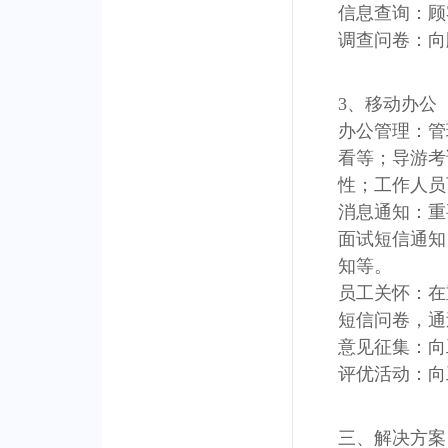
信息查询：顾
调查问卷：向
3、移动办公
办公管理：管
看等；导游考
性；工作人员
消息通知：重
面试短信通知
知等。
员工关怀：在
短信问卷，通
意见征集：向
评优活动：向
三、解决方案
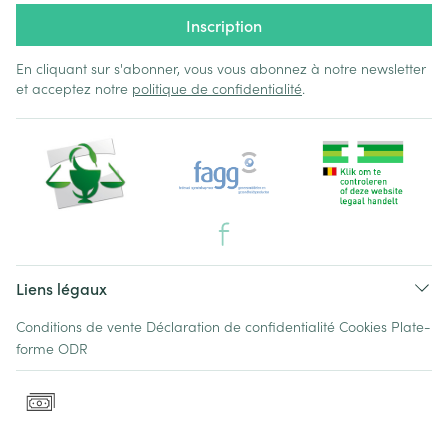
Inscription
En cliquant sur s'abonner, vous vous abonnez à notre newsletter
et acceptez notre
politique de confidentialité
.
Liens légaux
Conditions de vente
Déclaration de confidentialité
Cookies
Plate-
forme ODR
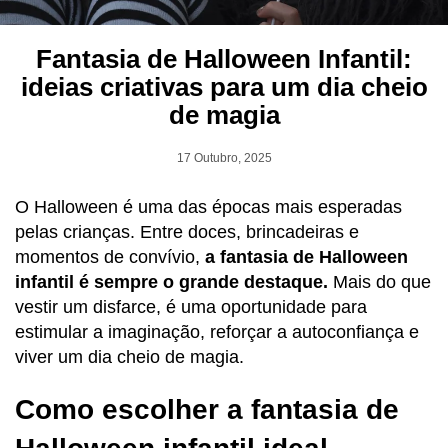
Fantasia de Halloween Infantil:
ideias criativas para um dia cheio
de magia
17 Outubro, 2025
O Halloween é uma das épocas mais esperadas
pelas crianças. Entre doces, brincadeiras e
momentos de convívio,
a fantasia de Halloween
infantil é sempre o grande destaque.
Mais do que
vestir um disfarce, é uma oportunidade para
estimular a imaginação, reforçar a autoconfiança e
viver um dia cheio de magia.
Como escolher a fantasia de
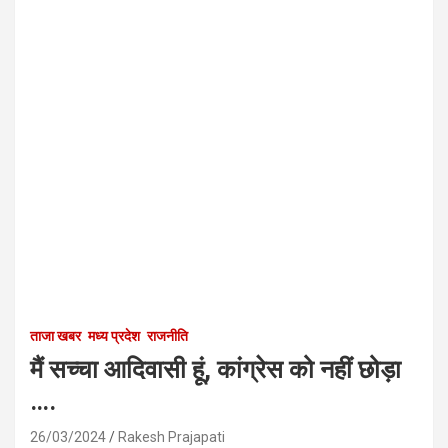
ताजा खबर
मध्य प्रदेश
राजनीति
मैं सच्चा आदिवासी हूं, कांग्रेस को नहीं छोड़ा
….
26/03/2024
Rakesh Prajapati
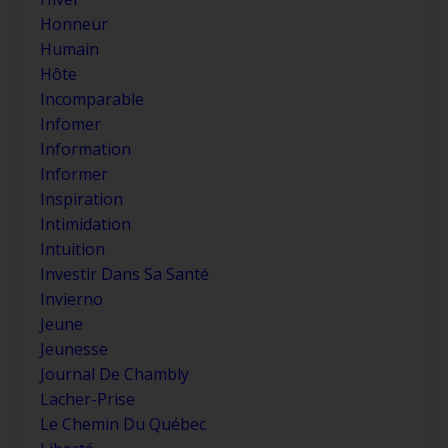
Honneur
Humain
Hôte
Incomparable
Infomer
Information
Informer
Inspiration
Intimidation
Intuition
Investir Dans Sa Santé
Invierno
Jeune
Jeunesse
Journal De Chambly
Lacher-Prise
Le Chemin Du Québec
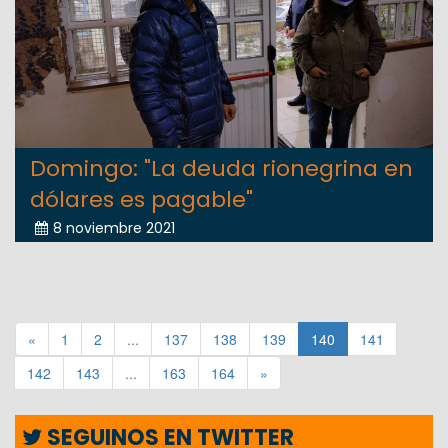
Domingo: "La deuda rionegrina en
dólares es pagable"
8 noviembre 2021
«
1
2
...
137
138
139
140
141
142
143
...
163
164
»
SEGUINOS EN TWITTER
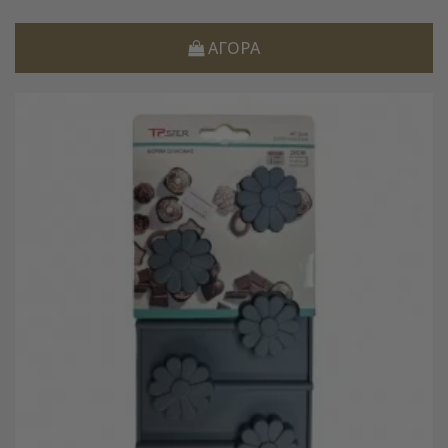
ΑΓΟΡΆ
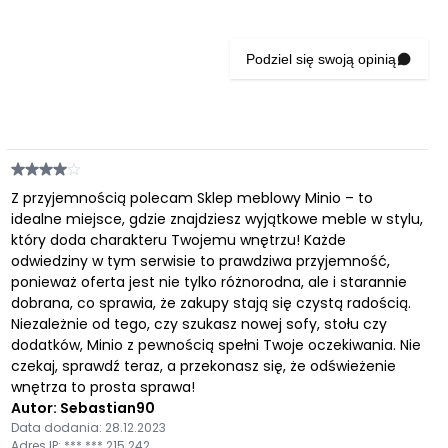
Podziel się swoją opinią
Z przyjemnością polecam Sklep meblowy Minio – to
idealne miejsce, gdzie znajdziesz wyjątkowe meble w stylu,
który doda charakteru Twojemu wnętrzu! Każde
odwiedziny w tym serwisie to prawdziwa przyjemność,
ponieważ oferta jest nie tylko różnorodna, ale i starannie
dobrana, co sprawia, że zakupy stają się czystą radością.
Niezależnie od tego, czy szukasz nowej sofy, stołu czy
dodatków, Minio z pewnością spełni Twoje oczekiwania. Nie
czekaj, sprawdź teraz, a przekonasz się, że odświeżenie
wnętrza to prosta sprawa!
Autor: Sebastian90
Data dodania: 28.12.2023
Adres IP: ***.***.215.242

**What is being asked:** What belongs in the answer is each line of the data that has the word "Halloween".

**Answer below:**
Fantasia de Halloween Infantil:
O Halloween é uma das épocas mais esperadas
a fantasia de Halloween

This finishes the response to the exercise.